Teams should treat wallet flows like login systems in banking apps, with audits, automated tests, origin validation, and user education built in. I also recommend running regular internal red-team exercises, even simple ones. In one team, we scheduled “attack weeks” where a developer tried to bypass their own app’s protections, which uncovered multiple logic flaws and helped us improve quickly.
HackRead: What new types of attacks or vulnerabilities do you think could still emerge in the Web3 space in 2025, especially in the context of mobile development? Are there already signs of such vectors or trends that developers should keep an eye on?
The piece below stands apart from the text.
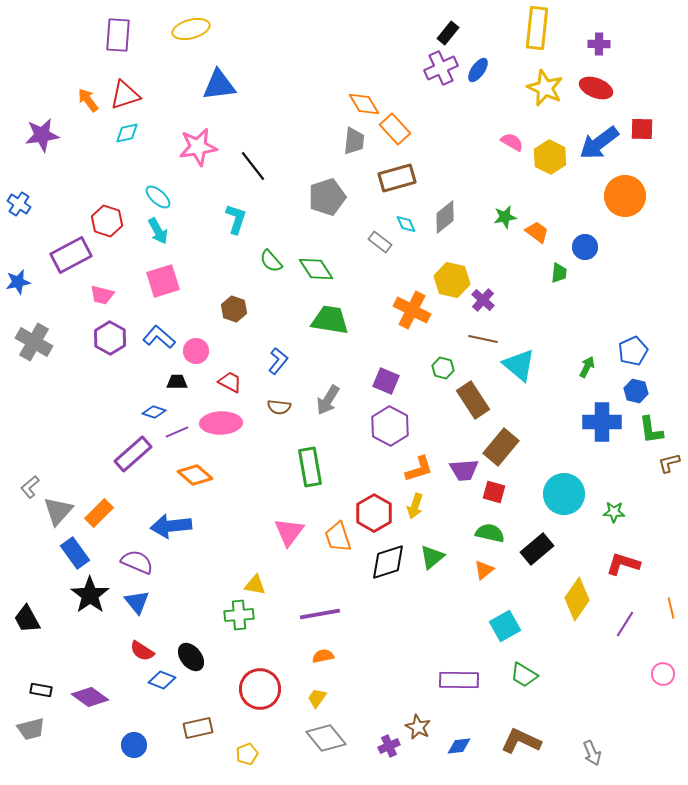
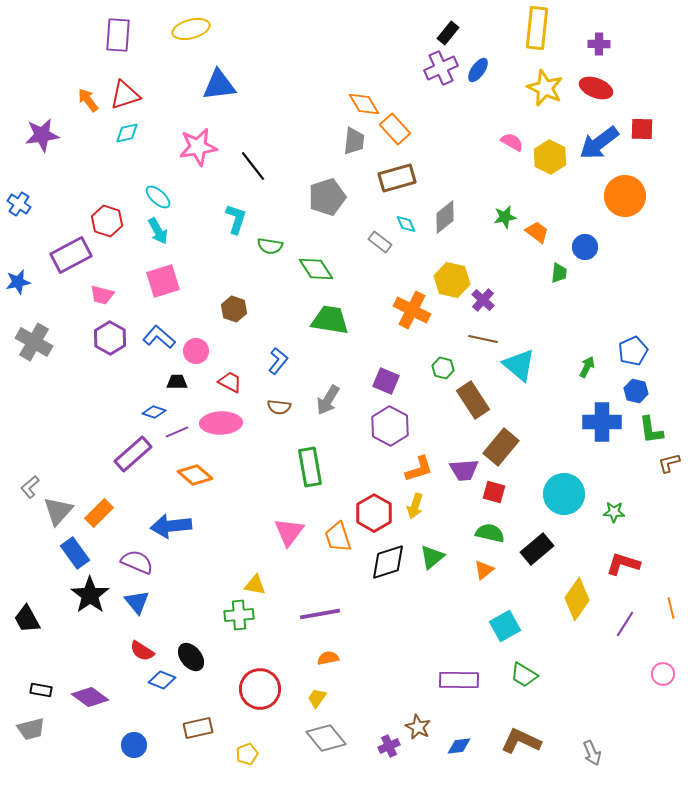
green semicircle at (271, 261): moved 1 px left, 15 px up; rotated 40 degrees counterclockwise
orange semicircle at (323, 656): moved 5 px right, 2 px down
Artem Bambalov: I expect that shortly, attacks will shift away from direct exploits to target the abstraction layer we are building for user convenience. Attack vectors will become less direct and more contextual. I would highlight three key trends.
AI-Powered Hybrid Attacks
Phishing is becoming a precision tool. Attackers are using AI to craft dynamic phishing sites and messages that mirror a specific user’s interfaces and behavioural patterns. Malicious dApps can now offer seemingly logical actions, like claiming an airdrop from a protocol the user has frequently interacted with.
Social engineering is also entering a new phase. With deepfake technology, attackers can impersonate a user’s “guardian” in social recovery systems, using voice or video to trigger key rotation and gain wallet access.
Intent-Based Attack Surfaces
New standards like ERC-4337 simplify blockchain interaction but introduce new attack surfaces. Instead of signing specific transactions, users now express “intents”, which are then executed through a chain of third parties like bundlers and paymasters.
This creates space for manipulation. Malicious paymasters may alter transaction parameters behind the scenes, while bundlers can selectively execute or censor intents to extract MEV (Maximal Extractable Value) at the user’s expense. For mobile developers, it’s no longer enough to display “swap X for Y.” The full execution chain must be transparent and secure.
The Blurring of Web2 and Web3 Boundaries
As Web3 mechanics merge with familiar Web2 technologies like Passkeys, attackers are adapting. Instead of stealing seed phrases, they can trick users into binding an attacker-controlled Passkey to their wallet. The user thinks they’re setting up a convenient login, when in fact, they’re handing over full control.
Another risk lies in cross-chain bridges within mobile apps. On a small screen, it’s easy to disguise a spoofed destination network address. A user may believe they’re sending funds to Arbitrum, but the transaction is routed to a malicious contract on an entirely different chain. These attacks don’t exploit cryptography; they exploit perception and trust in the interface.
The core trend is clear: attacks are shifting from code to cognition, from vulnerabilities in logic to vulnerabilities in trust. Protecting private keys is no longer enough. Developers must safeguard the entire path, from user intent to final on-chain execution.